Texto leído por el escritor Miguel Ángel Mendo en la presentación de Seguí allí… el 23 de diciembre de 2022 en La Casa de Galicia en Madrid.








Manuel Janeiro sería capaz de escribir un exquisito libro de poesía haciendo el folleto de instrucciones de un horno microondas. Tiene el genoma del poeta, como los grandes.

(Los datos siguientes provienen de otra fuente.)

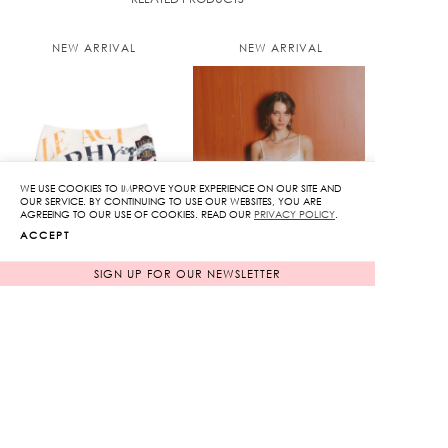
NEW ARRIVAL
NEW ARRIVAL
WE USE COOKIES TO IMPROVE YOUR EXPERIENCE ON OUR SITE AND
OUR SERVICE. BY CONTINUING TO USE OUR WEBSITES, YOU ARE
AGREEING TO OUR USE OF COOKIES. READ OUR
PRIVACY POLICY
.
ACCEPT
SIGN UP FOR OUR NEWSLETTER
Legacy Harmonics Mini
Kloset Varsity Lace
Skirt
Camisole
2,950
฿
2,850
฿
NEW ARRIVAL
NEW ARRIVAL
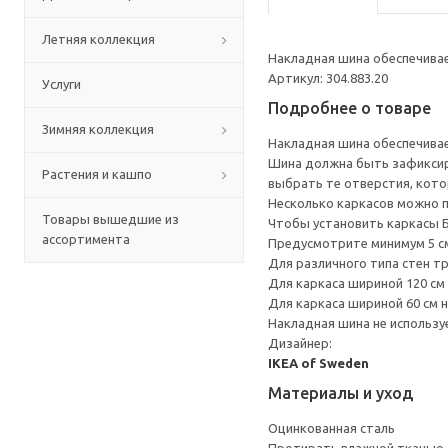
Летняя коллекция
Накладная шина обеспечивае
Артикул: 304.883.20
Услуги
Подробнее о товаре
Зимняя коллекция
Накладная шина обеспечивае
Шина должна быть зафиксир
Растения и кашпо
выбрать те отверстия, кото
Несколько каркасов можно п
Товары вышедшие из
Чтобы установить каркасы Б
ассортимента
Предусмотрите минимум 5 см
Для различного типа стен т
Для каркаса шириной 120 см
Для каркаса шириной 60 см 
Накладная шина не использу
Дизайнер:
IKEA of Sweden
Материалы и уход
Оцинкованная сталь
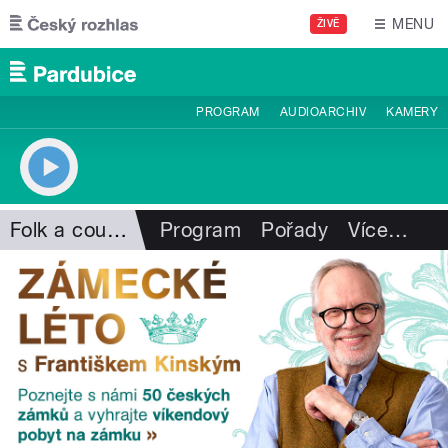
Přejít k hlavnímu obsahu
MENU
ŽIVĚ
PROGRAM
AUDIOARCHIV
KAMERY
Folk a country
Program
Pořady
Více
…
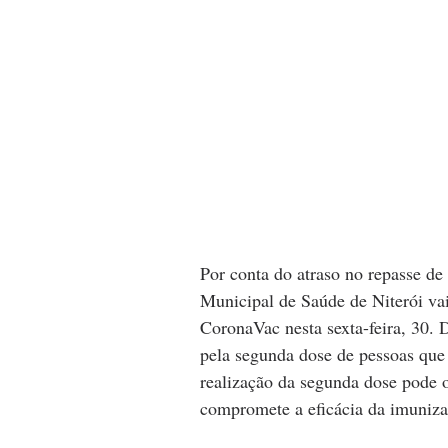
Por conta do atraso no repasse de
Municipal de Saúde de Niterói va
CoronaVac nesta sexta-feira, 30
pela segunda dose de pessoas que
realização da segunda dose pode oc
compromete a eficácia da imuniza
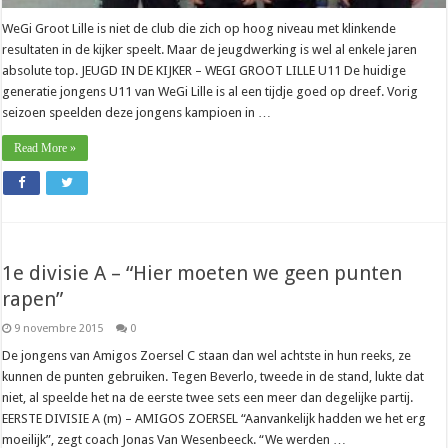
WeGi Groot Lille is niet de club die zich op hoog niveau met klinkende
resultaten in de kijker speelt. Maar de jeugdwerking is wel al enkele jaren
absolute top. JEUGD IN DE KIJKER – WEGI GROOT LILLE U11 De huidige
generatie jongens U11 van WeGi Lille is al een tijdje goed op dreef. Vorig
seizoen speelden deze jongens kampioen in …
Read More »
1e divisie A – “Hier moeten we geen punten
rapen”
9 novembre 2015
0
De jongens van Amigos Zoersel C staan dan wel achtste in hun reeks, ze
kunnen de punten gebruiken. Tegen Beverlo, tweede in de stand, lukte dat
niet, al speelde het na de eerste twee sets een meer dan degelijke partij.
EERSTE DIVISIE A (m) – AMIGOS ZOERSEL “Aanvankelijk hadden we het erg
moeilijk”, zegt coach Jonas Van Wesenbeeck. “We werden …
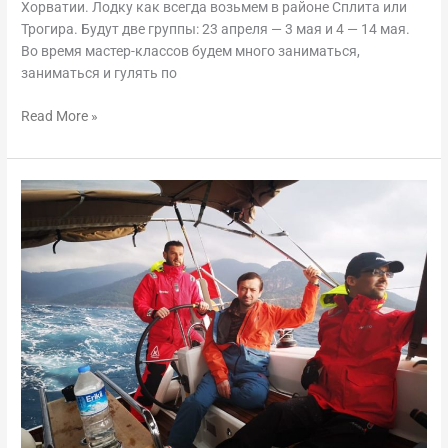
Хорватии. Лодку как всегда возьмем в районе Сплита или
Хорватии,
Трогира. Будут две группы: 23 апреля — 3 мая и 4 — 14 мая.
весна
Во время мастер-классов будем много заниматься,
2022
заниматься и гулять по
Read More »
Мастер-
класс
по
швартовкам
в
Турции,
2-
12
января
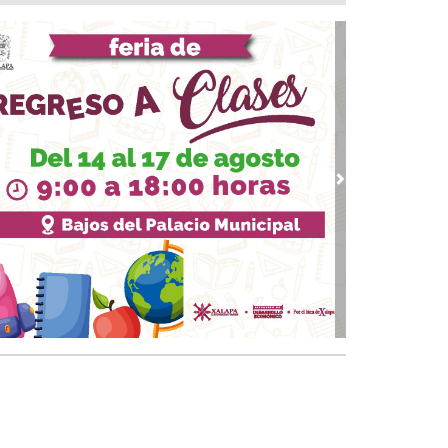
a del Río
 08, 2026 / 16:53
calizan una cartulina con mensajes
nazantes en Papantla!!!
 08, 2026 / 16:45
 ciudad de Veracruz se suma a la Jornada
ional de Reforestación 2026
 08, 2026 / 16:34
vious
Next
on o sin espuma?
 08, 2026 / 16:33
trol y confianza:la prueba de la seguridad
 08, 2026 / 15:34
sguarda Ayuntamiento de Veracruz a canino
situación de riesgo en zona norte de la ciudad
 08, 2026 / 15:10
veza: cinco siglos de historia en nuestro país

Un genoma similar al que tenía el Cortázar que escribió “Instrucciones para subir una escalera” o “Instrucciones para llorar”. Ese minirelato que acaba con: “Duración media del llanto, tres minutos.”

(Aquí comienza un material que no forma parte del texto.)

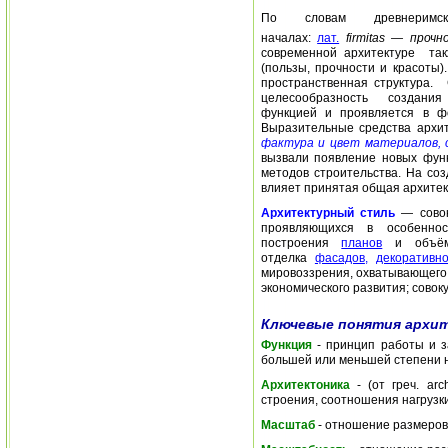
По словам древнеримс
началах:
лат.
firmitas — прочн
современной архитектуре такж
(пользы, прочности и красоты
пространственная структура.
целесообразность создания а
функцией и проявляется в фо
Выразительные средства арх
фактура и цвет материалов, с
вызвали появление новых функ
методов строительства. На с
влияет принятая общая архитек
Архитектурный стиль
— совок
проявляющихся в особеннос
построения
планов
и объё
отделка
фасадов
,
декоративн
мировоззрения, охватывающего
экономического развития; совок
Ключевые понятия архи
Функция
- принцип работы и з
большей или меньшей степени н
Архитектоника
- (от греч. arc
строения, соотношения нагрузки
Масштаб
- отношение размеров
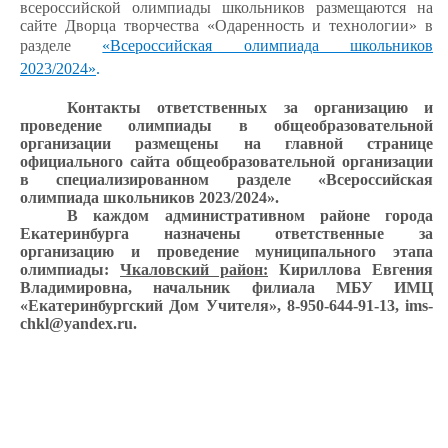
всероссийской олимпиады школьников размещаются на
сайте Дворца творчества «Одаренность и технологии» в
разделе
«Всероссийская олимпиада школьников
2023/2024»
.
Контакты ответственных за организацию и
проведение олимпиады в общеобразовательной
организации размещены на главной странице
официального сайта общеобразовательной организации
в специализированном разделе «Всероссийская
олимпиада школьников 2023/2024».
В каждом административном районе города
Екатеринбурга назначены ответственные за
организацию и проведение муниципального этапа
олимпиады:
Чкаловский район:
Кириллова Евгения
Владимировна, начальник филиала МБУ ИМЦ
«Екатеринбургский Дом Учителя», 8-950-644-91-13, ims-
chkl@yandex.ru.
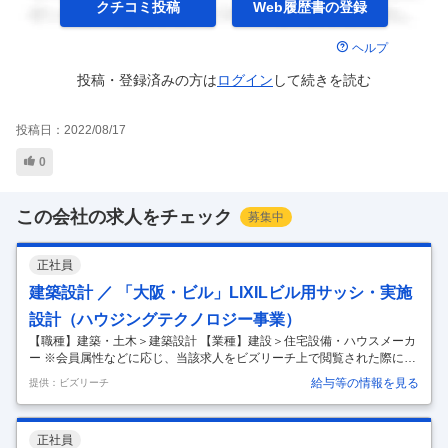
クチコミ投稿
Web履歴書の
登録
ヘルプ
投稿・登録済みの方は
ログイン
して
続きを読む
投稿日：
2022/08/17
0
この会社の求人をチェック
募集中
正社員
建築設計 ／ 「大阪・ビル」LIXILビル用サッシ・実施
設計（ハウジングテクノロジー事業）
【職種】建築・土木＞建築設計 【業種】建設＞住宅設備・ハウスメーカ
ー ※会員属性などに応じ、当該求人をビズリーチ上で閲覧された際に内
容が異なる場合があります 「世界中の誰もが願う、豊かで快適な住まい
給与等の情報を見る
提供：ビズリーチ
の実現」 LIXILは日本のものづくりの伝統を礎に、世界をリードする技
術やイノベーションで、 日々の暮らしの課題を解決する高品質な製品を
グローバルに提供しています。 今回はハウジングテクノロジー事業で下
正社員
記の新たなメンバーを募集します。 ”地図に残る超高層ビル、タワーマ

Yo pienso, mientras busco infructuosamente esa específica y divina combinación de genes en mis mitocondrias, que algo tiene que ver el hecho tan palpable en sus escritos, y de una manera especial en el libro que presentamos, de que Janeiro se enamora de todo. Quiero decir, de todo lo que le enamora..., que es lo que él decida que le enamora.


Porque evidentemente Janeiro es un amante de la belleza. Amante en el sentido más procaz del término. Diríamos que ésa es y ha sido siempre su profesión. Pero... de la belleza única y exclusivamente como él la entiende. Y eso es, por cierto, lo que nos explica en este libro, lógicamente de manera bella, poética: qué cosas, qué asuntos, qué personas, qué momentos, que lugares... puede recuperar, rememorar y reafirmar como bellos a lo largo de su vida, eso sí de forma cronológicamente desordenada. Se cree tan viejo (todos nos vimos tan viejos y tan vulnerables con la pandemia...) que piensa que tiene que agarrarse urgentemente a aquello que le ha conformado, a aquello que nadie le puede quitar, a lo que ha penetrado ya para siempre en su ser, gracias a su única y enorme sensibilidad, herramienta vital que él sabe que posee.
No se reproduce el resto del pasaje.